Am quite excited today and wanted to tell you about it.
Went to the doctors yesterday to get my AD's dosage increased (well, doubled actually) and the doc went thru the usual quiz to see the level of my depression - it's to check to see if immediate intervention is needed I think. She had done it the time before and I couldnt answer one of the questions she asked about anxiety because I hadnt thought about it.
So this time I had been thinking about it on a daily basis to see how it affects my life. I realised during the week that anxiety plays a huge part in my life. Everything I do is affected by anxiety to the point of panic attacks. But because I have been living with it all my life, I really hadnt thought about it, I have just learnt to live with it.
For as long as I can remember I have mainly felt anxious about doing things that involve socialising and getting out of the house. That is the reason I would have a few drinks before I left the house. I just thought it was to loosen up and get in the party mood.
So now I am wondering if alcohol abuse was a symptom of the anxiety rather than the other way around.
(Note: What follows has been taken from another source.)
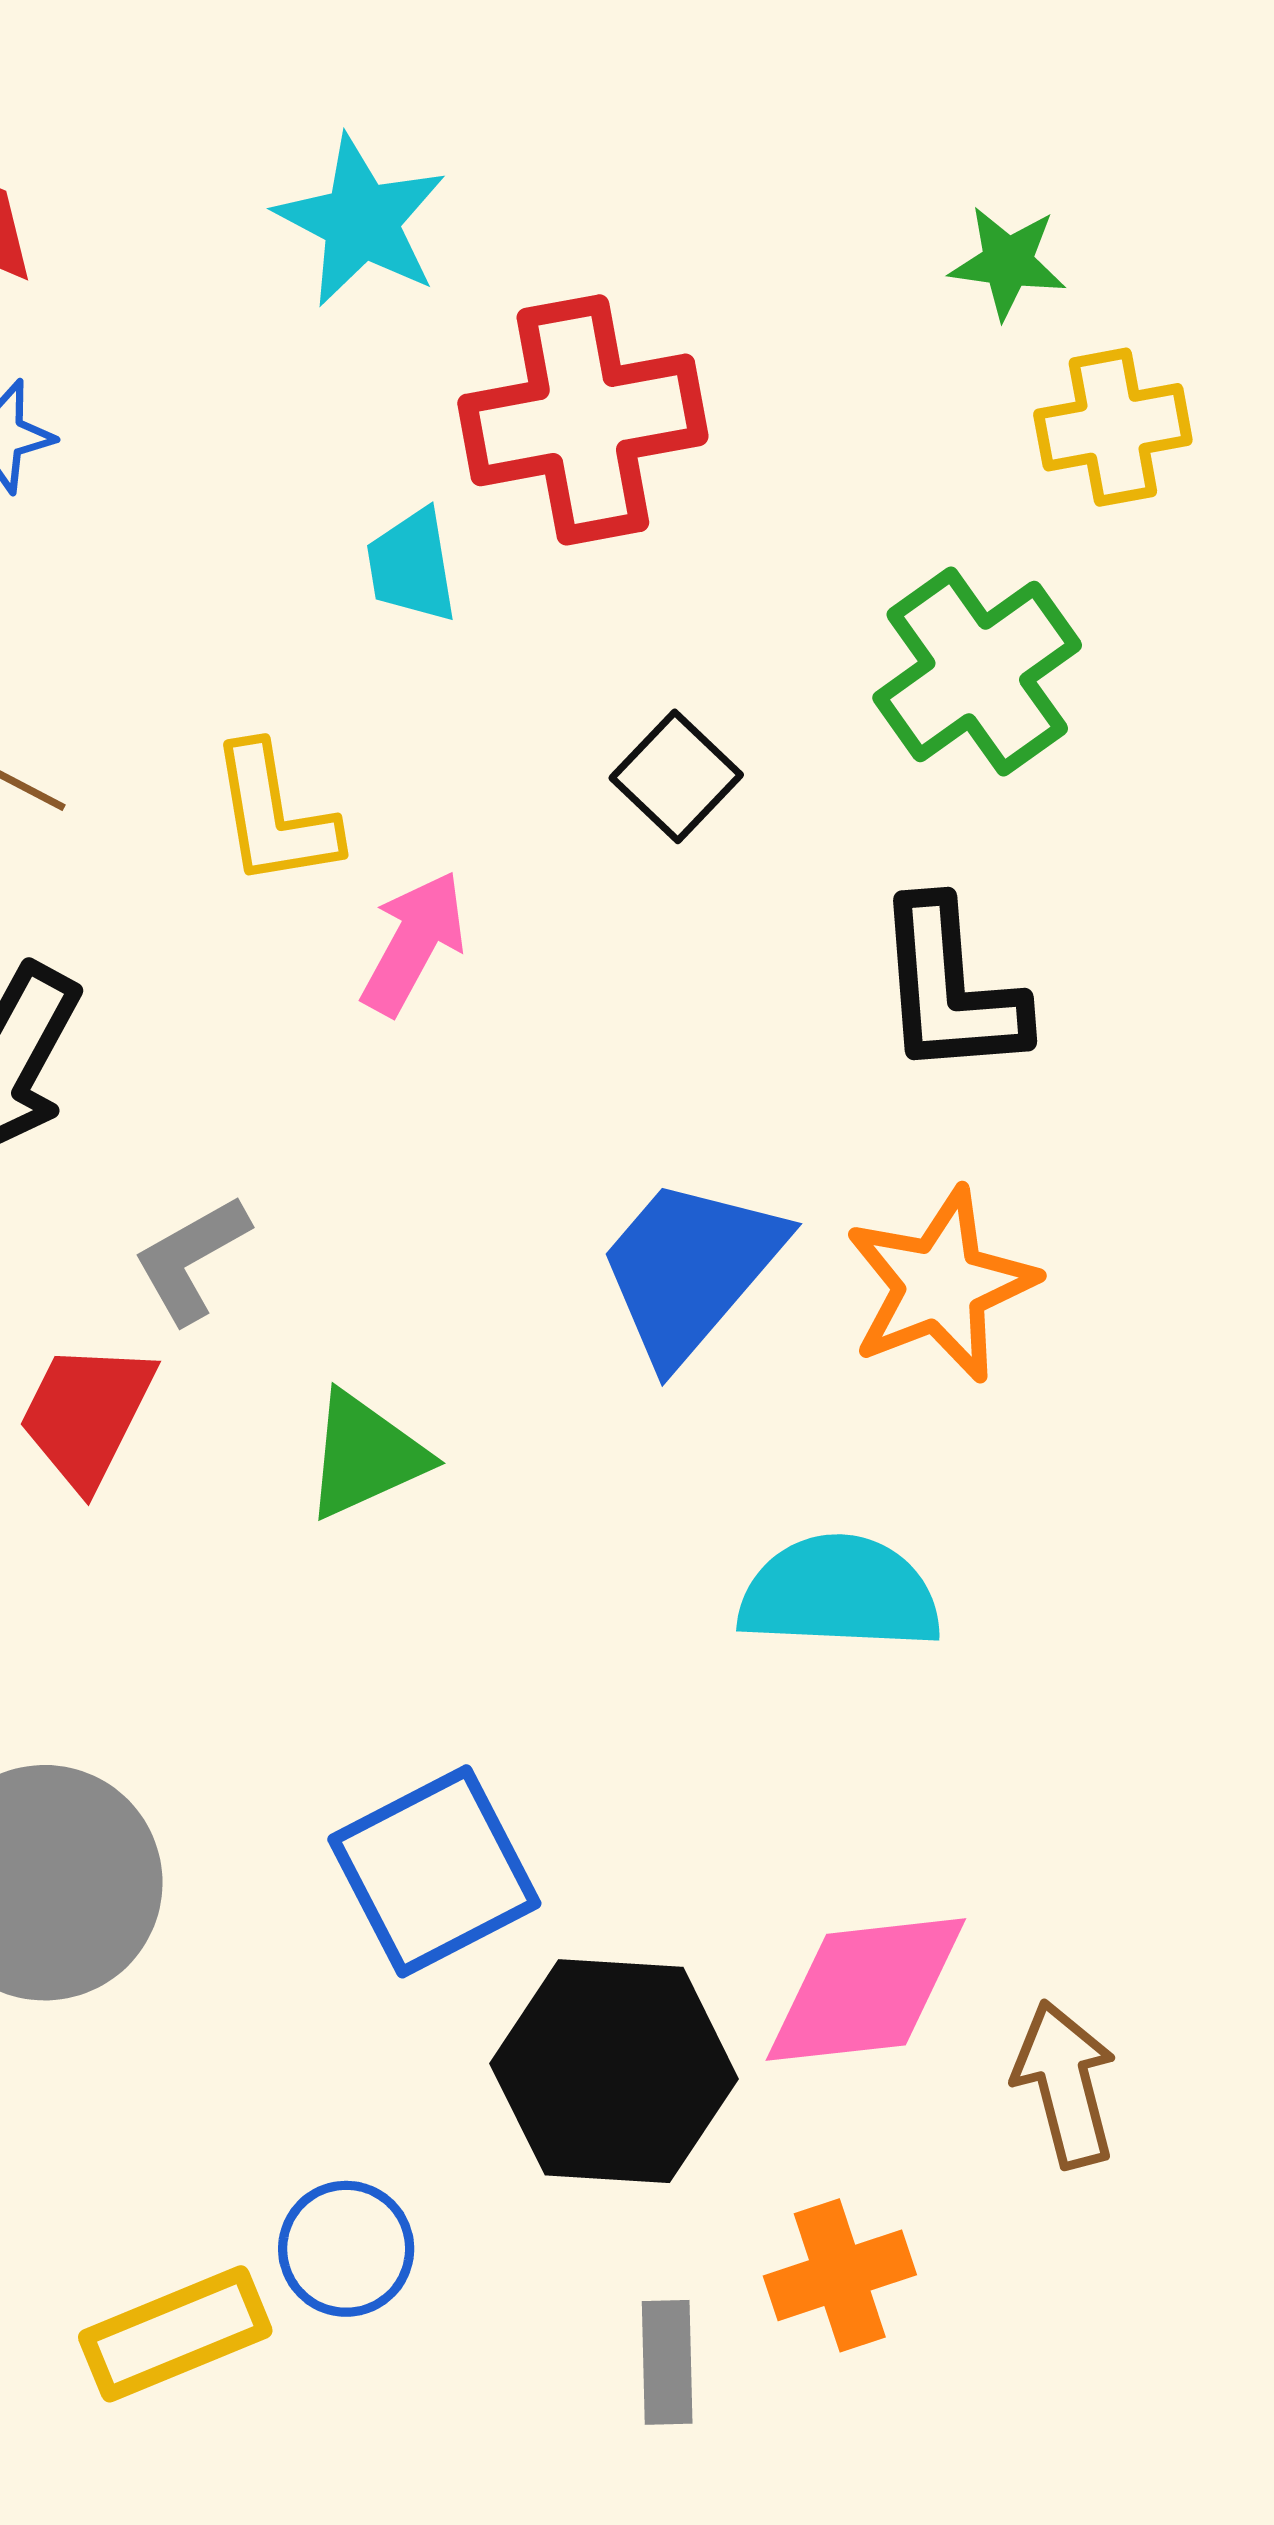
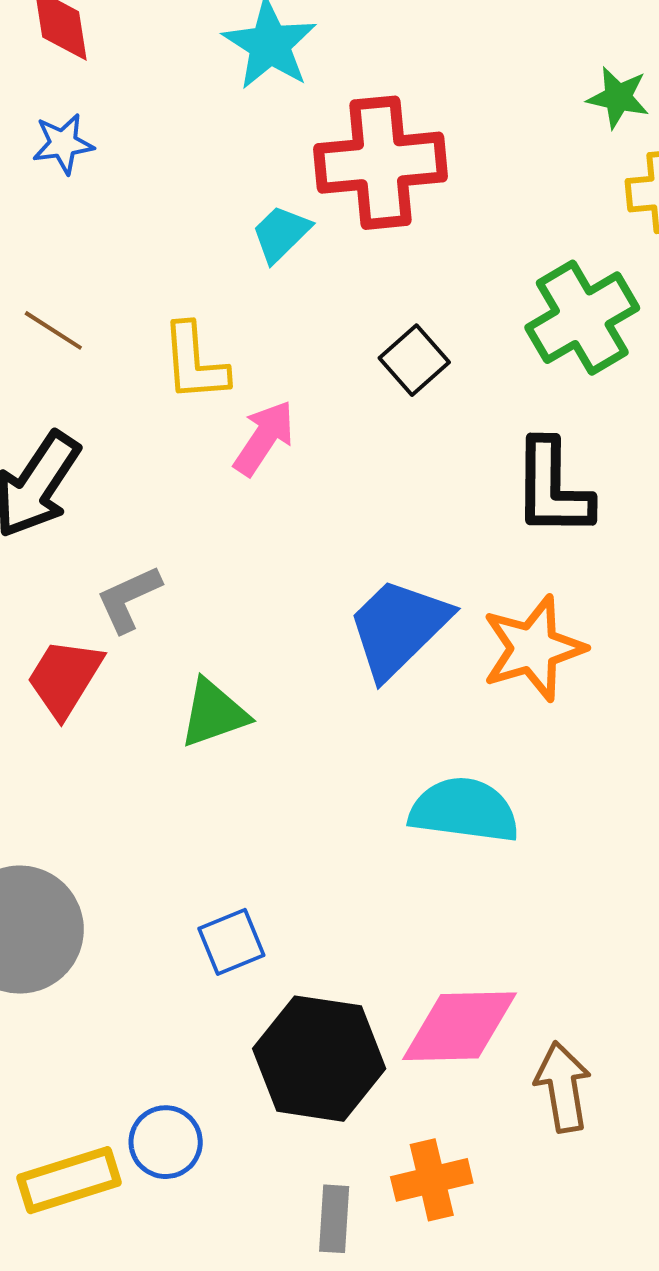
cyan trapezoid: (412, 566) -> (281, 234), turned 50
blue square: (434, 1871) -> (231, 942), size x0.6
When I mentioned it to my husband he said that is why he is always telling me to relax and just get out and do things. He knew and I didnt!
And now that I dont have AL to calm my anxiety, I am having to feel it and deal with it sober and that is why I have been feeling so bad since I gave up.
Still havent been able to get into see a councillor - the waiting list is huge apparently. But am looking forward to being able to explore more about this realisation.
So today I am feeling quite good for a change.
Hope everyone has a good Friday.
Off to work now. Will catch you all later.